To the Editor: In their paper published in Diabetologia, Nauck and colleagues suggest that exenatide resulted in reductions in HbA1c and low rates of hypoglycaemia similar to those observed with biphasic insulin aspart (30% fast-acting insulin aspart), though with marked differences in body weight trajectory (in favour of exenatide) and withdrawal rates (in favour of biphasic insulin aspart) [1]. However, the study is subject to serious shortcomings.

A fair comparison would have optimised both regimens; this appears to have been done for exenatide, as 80% of participants eventually received 10 μg daily, in line with tolerance of this dose in earlier trials [2, 3]. However, insulin regimens, to a much greater extent than oral agents or exenatide, require appropriate insulin dose titration to achieve optimal blood glucose control. In this study, insulin dose adjustment was simply left to the investigator. It is not clear from the paper what intensity of follow-up, self-monitoring, or dose adjustment to what target occurred, but at 52 weeks the premix insulin dose was only 24 U/day, well below doses used in recent studies [48], and below doses normally encountered in clinical practice. This appeared not to be the result of hypoglycaemia in this particular group of patients—the reported hypoglycaemia rate was as low with insulin as with the glucagon-like peptide-1 mimetic.

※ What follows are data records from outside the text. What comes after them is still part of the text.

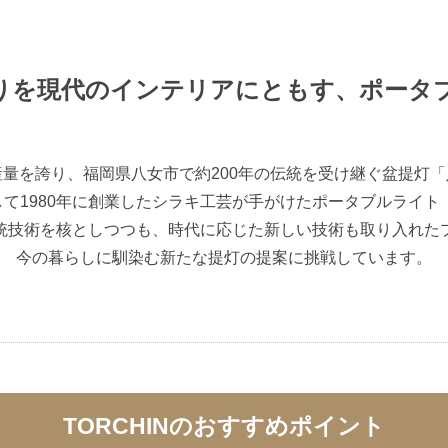
りを現代のインテリアに
ともす、ポータ
量を誇り、福岡県八女市で約200年の伝統を受け継ぐ盆提灯
1980年に創業したシラキ工芸が手がけたポータブルライト「T
統技術を核としつつも、時代に応じた新しい技術も取り入れた
今の暮らしに馴染む新たな提灯の提案に挑戦しています。
TORCHINの
おすすめポイント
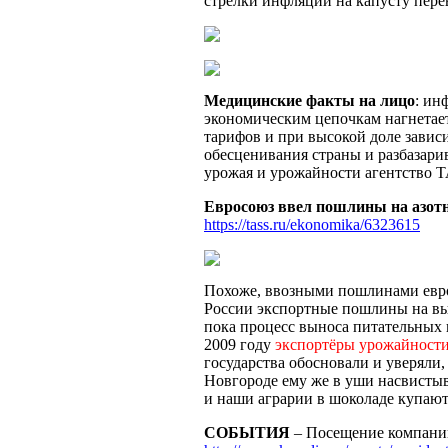
стрелки инфляции на капусту пере
Медицинские факты на лицо
: ин
экономическим цепочкам нагнетает
тарифов и при высокой доле завис
обесценивания страны и разбазари
урожая и урожайности агентство Т
Евросоюз ввел пошлины на азот
https://tass.ru/ekonomika/6323615
Похоже, ввозными пошлинами евро
России экспортные пошлины на выв
пока процесс выноса питательных в
2009 году
экспортёры урожайност
государства обосновали и уверяли,
Новгороде ему же в уши насвистыва
и наши аграрии в шоколаде купаю
СОБЫТИЯ
– Посещение компани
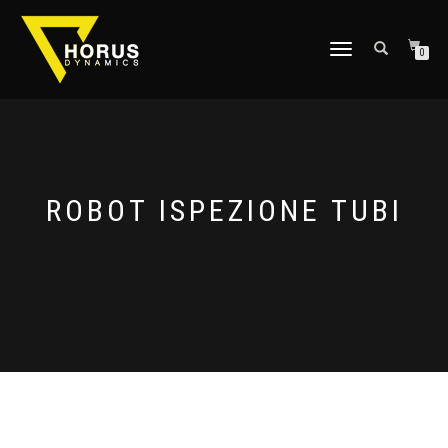
NAVIGAZIONE
0
TOGGLE
ROBOT ISPEZIONE TUBI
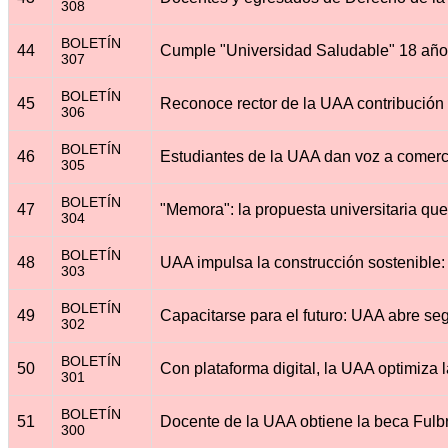
308
BOLETÍN
44
307
BOLETÍN
45
306
BOLETÍN
46
305
BOLETÍN
47
304
BOLETÍN
48
303
BOLETÍN
49
302
BOLETÍN
50
301
BOLETÍN
51
300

The result of this is that the blood glucose control achieved was relatively poor in the insulin-treated group (a fall of 0.9% in HbA1c from a baseline of 8.6%) when compared with nearly all recently published treat-to-target studies with insulin therapy in people with type 2 diabetes [48]. In these, final HbA1c is typically <7.0% (achieved by 68% of participants in the INITIATE study [5], and eventually by 77% of participants in the 1-2-3 study, where a third premix injection was an option) [6]. The LanMet study achieved an HbA1c of 7.1%, but this was from baseline levels of 9.1% [8].

A similar problem bedevilled a previously published exenatide comparison with insulin, in which a change of −1.1% from a baseline HbA1c level of 8.3% was achieved with insulin glargine [3]; in the original treat-to-target study, Riddle and colleagues achieved a 45% greater reduction in HbA1c, from 8.6% at baseline to 7.0% [4]. Similar or better results were achieved with insulin detemir [7]. Again, there is a major difference in insulin dose: 47 U/day in the Riddle study vs just 25 U/day in the exenatide–glargine comparison study [3, 4].

The issue of appropriate comparators, and appropriate use of comparators, is critical to clinical trial designs of this type. In this study the pharmaceutical sponsors chose to use a competitor’s insulin preparation as comparator to exenatide, when they have a very similar product on the market themselves. Was this an informed choice based on the expectation of rather poor results as a result of the study design?